---------- GIVEN DATA

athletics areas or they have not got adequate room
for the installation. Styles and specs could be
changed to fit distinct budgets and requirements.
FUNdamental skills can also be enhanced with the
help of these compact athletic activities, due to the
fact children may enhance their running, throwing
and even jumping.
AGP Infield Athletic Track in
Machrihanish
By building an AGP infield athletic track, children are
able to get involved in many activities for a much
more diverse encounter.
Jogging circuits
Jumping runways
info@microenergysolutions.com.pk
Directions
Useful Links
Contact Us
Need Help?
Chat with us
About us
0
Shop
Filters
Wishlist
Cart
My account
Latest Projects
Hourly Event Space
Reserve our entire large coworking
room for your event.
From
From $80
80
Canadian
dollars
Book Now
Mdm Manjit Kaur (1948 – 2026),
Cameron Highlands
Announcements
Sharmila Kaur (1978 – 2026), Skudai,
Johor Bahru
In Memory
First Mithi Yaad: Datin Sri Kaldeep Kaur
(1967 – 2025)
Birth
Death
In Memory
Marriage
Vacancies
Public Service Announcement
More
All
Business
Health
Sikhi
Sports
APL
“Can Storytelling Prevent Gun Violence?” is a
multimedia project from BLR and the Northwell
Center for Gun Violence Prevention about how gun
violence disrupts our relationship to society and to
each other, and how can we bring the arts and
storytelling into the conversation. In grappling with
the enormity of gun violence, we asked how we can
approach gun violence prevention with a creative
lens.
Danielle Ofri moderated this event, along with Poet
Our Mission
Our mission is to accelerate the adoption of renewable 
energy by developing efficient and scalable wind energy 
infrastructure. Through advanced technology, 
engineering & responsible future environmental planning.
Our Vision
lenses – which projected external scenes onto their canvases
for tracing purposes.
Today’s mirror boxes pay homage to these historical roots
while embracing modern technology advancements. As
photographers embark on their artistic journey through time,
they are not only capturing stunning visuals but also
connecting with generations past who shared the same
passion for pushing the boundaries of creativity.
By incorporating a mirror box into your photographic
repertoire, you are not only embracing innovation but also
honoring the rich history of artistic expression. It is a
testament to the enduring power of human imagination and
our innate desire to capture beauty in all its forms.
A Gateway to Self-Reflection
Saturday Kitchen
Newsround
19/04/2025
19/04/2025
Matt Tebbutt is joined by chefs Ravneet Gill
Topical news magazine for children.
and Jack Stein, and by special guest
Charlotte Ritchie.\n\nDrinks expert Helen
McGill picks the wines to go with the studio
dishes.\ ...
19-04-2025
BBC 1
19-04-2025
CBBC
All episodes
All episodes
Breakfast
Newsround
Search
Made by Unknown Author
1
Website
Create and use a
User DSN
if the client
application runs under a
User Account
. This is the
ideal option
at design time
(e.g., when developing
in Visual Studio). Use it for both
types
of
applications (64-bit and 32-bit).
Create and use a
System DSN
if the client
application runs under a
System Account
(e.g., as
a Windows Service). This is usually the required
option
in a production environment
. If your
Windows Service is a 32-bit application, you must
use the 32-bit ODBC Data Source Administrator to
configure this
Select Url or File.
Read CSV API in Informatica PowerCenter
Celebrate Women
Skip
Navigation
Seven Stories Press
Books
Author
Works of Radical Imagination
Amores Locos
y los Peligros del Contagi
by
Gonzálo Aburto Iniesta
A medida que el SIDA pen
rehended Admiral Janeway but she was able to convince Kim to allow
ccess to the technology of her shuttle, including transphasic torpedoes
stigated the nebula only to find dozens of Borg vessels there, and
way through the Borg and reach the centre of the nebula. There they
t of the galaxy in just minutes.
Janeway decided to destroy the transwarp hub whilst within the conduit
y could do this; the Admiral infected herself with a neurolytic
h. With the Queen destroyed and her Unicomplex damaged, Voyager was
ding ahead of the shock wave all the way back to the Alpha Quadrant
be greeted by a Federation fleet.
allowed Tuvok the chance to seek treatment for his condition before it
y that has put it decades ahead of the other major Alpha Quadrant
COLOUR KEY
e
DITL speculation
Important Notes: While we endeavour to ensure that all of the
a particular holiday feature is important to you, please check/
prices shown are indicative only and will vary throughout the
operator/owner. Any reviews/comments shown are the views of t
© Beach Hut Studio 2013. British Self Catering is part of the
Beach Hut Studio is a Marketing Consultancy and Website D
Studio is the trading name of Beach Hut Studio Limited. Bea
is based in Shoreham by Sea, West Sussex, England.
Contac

--------------------

> INSTRUCTIONS TO FOLLOW: Please find the lines in the data that contain the word "Service" and copy them.

> RESPONSE TO THIS TASK:
Public Service Announcement
a Windows Service). This is usually the required
Windows Service is a 32-bit application, you must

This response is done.